Nightingales may scupper plan for 5,000 new homes in Kent

Conservationists object to housing in one of UK's key habitats for the birds

A A A

Plans for one of Britain’s biggest housing developments, of 5,000 homes worth hundreds of millions of pounds, may have to be abandoned because of the presence of nightingales, the birds which sing in the night and have long been a favourite of poets.

The case, which centres on a disused army site in Kent, presents the conflict between the need to build new houses and people’s wish to preserve Britain’s threatened countryside and wildlife in its sharpest possible form. It is likely to lead to a bitter struggle.

The site at Lodge Hill, Chattenden, on the Hoo peninsula north of Chatham, has been earmarked by Medway District Council for what is in effect a new town, which besides its enormous housing quota is intended to provide 5,000 new jobs. The main developers are to be Land Securities, Britain’s biggest commercial property company.

Yet last year scientists discovered that Lodge Hill is probably the best site in the country for the nightingale, which is rapidly disappearing from Britain – its numbers have dropped by more than 90 per cent in the last 40 years.
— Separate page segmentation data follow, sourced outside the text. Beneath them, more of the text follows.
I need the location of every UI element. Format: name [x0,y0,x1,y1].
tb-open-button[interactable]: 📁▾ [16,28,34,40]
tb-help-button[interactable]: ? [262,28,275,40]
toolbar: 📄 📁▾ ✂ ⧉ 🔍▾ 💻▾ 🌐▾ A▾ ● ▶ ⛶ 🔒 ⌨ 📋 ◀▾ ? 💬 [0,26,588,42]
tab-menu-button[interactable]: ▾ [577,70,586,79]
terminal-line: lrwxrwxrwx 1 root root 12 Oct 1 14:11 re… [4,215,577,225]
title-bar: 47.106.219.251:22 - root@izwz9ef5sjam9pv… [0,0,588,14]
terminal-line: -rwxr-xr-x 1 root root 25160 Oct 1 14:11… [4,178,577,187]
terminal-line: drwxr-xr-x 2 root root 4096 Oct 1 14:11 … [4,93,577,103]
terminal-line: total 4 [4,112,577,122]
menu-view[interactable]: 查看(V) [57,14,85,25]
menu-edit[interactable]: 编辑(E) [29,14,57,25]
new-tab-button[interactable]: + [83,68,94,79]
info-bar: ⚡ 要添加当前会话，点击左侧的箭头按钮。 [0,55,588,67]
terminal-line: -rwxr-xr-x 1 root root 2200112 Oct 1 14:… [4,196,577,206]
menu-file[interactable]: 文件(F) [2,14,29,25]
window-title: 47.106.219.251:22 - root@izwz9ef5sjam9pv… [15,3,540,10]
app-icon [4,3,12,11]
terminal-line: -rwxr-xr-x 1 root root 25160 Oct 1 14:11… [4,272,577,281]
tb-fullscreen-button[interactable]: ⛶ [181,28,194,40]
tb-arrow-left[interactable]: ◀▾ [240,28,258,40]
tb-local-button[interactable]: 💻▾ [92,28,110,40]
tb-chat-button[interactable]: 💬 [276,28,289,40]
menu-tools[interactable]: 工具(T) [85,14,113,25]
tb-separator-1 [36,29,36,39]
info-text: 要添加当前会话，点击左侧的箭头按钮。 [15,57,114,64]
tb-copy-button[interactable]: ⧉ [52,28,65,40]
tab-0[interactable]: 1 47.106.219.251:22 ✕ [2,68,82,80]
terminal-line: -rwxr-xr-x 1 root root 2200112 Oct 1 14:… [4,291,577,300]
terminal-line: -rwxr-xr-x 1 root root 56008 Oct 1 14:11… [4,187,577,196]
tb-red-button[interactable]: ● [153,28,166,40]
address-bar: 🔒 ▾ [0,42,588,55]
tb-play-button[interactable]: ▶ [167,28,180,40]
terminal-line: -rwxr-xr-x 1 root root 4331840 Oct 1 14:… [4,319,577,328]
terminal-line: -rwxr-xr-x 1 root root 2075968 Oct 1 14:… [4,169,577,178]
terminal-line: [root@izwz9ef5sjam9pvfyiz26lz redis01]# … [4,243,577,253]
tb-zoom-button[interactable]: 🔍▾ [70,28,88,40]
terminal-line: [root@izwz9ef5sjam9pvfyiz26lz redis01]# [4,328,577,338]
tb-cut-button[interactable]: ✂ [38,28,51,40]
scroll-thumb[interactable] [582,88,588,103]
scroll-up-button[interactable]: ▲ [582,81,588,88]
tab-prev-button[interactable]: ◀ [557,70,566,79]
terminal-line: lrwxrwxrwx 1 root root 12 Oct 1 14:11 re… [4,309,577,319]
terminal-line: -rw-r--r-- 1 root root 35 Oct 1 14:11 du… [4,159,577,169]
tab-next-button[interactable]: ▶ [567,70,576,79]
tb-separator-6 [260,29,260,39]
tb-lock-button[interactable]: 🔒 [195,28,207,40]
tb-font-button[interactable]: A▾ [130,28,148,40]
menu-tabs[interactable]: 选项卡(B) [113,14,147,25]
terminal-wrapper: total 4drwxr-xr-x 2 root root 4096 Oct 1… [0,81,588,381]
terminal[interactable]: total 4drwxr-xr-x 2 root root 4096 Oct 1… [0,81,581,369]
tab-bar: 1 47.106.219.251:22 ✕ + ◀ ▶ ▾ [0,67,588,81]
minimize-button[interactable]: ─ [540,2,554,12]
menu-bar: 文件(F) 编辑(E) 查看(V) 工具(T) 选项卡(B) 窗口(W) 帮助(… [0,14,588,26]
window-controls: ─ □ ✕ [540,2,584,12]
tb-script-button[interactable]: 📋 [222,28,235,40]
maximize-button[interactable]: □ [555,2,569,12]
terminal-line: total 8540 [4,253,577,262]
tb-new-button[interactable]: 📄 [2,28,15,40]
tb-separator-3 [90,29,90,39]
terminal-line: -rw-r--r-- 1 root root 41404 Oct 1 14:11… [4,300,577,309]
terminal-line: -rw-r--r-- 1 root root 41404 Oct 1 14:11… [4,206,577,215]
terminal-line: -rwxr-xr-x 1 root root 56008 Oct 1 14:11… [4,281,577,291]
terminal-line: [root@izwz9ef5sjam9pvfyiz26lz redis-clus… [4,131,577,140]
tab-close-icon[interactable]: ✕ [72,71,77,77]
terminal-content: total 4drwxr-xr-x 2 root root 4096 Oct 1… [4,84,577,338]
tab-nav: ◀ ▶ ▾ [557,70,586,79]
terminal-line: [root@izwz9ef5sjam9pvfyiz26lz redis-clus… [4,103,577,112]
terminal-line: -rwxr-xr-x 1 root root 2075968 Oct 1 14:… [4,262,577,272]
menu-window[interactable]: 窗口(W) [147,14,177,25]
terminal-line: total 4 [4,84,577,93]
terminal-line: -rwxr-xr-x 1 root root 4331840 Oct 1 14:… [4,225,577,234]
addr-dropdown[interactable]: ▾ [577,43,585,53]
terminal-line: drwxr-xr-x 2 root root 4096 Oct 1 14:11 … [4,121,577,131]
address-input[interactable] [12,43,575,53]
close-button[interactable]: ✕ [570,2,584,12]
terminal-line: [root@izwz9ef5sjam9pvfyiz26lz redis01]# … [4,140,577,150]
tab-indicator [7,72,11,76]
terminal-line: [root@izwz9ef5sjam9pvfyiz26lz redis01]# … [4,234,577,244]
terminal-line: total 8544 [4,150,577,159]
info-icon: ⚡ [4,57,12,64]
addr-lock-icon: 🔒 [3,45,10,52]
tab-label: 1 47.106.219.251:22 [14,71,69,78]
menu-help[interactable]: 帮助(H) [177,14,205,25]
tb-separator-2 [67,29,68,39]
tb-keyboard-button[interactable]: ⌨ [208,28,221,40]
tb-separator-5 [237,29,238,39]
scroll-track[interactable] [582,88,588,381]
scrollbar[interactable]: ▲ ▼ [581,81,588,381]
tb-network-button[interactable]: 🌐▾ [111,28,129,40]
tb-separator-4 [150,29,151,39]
Today the case came to a head when Natural England, the Government’s wildlife watchdog, declared Lodge Hill to be a Site of Special Scientific Interest (SSSI) because of its nightingale population, which means that development will be much more difficult, and may ultimately be impossible. 

The move provoked a furious response from Medway Council, which said it was “deeply unhappy” and was considering its options.

“This is very disappointing news to receive from unelected quangocrats at Natural England,” said the leader of the Conservative-controlled council, Rodney Chambers. “As a local authority we are eager for this scheme, which is on Government-owned land, to progress and deliver the houses and jobs we badly need.”

He added: “What hope does the country have of beating the economic downturn when infrastructure and housing projects like this are being stalled all over the country by the Government’s own agencies?” Land Securities also said it was disappointed with the decision.

However, the Royal Society for the Protection of Birds gave the decision its full backing. “Natural England is right to designate Lodge Hill as a SSSI in the face of extreme economic pressure,” said Martin Harper, the RSPB director of conservation. “We think it is time for Medway Council and Land Securities to go back to the drawing board and think about where they should build their houses.”

The case is likely to raise strong feelings because the nightingale is one of Britain’s most beloved birds, famed for the midnight song which males sing to attract females, from mid-April to June, after their migratory return from Africa.

So many poets have written about it, in many countries and civilisations from the classical world onwards, that it has been called “the most versified bird in the world”. In English literature, Samuel Taylor Coleridge, John Clare and most famously, John Keats, all wrote nightingale poems.

But in England – the nightingale is not found in the rest of Britain – the bird has been undergoing a remorseless decline. The latest estimate is that its population dropped by 52 per cent between 1995 and 2010, yet an examination of earlier records by the British Trust for Ornithology has suggested that over the last 40 years, the bird’s population has actually fallen by more than 90 per cent.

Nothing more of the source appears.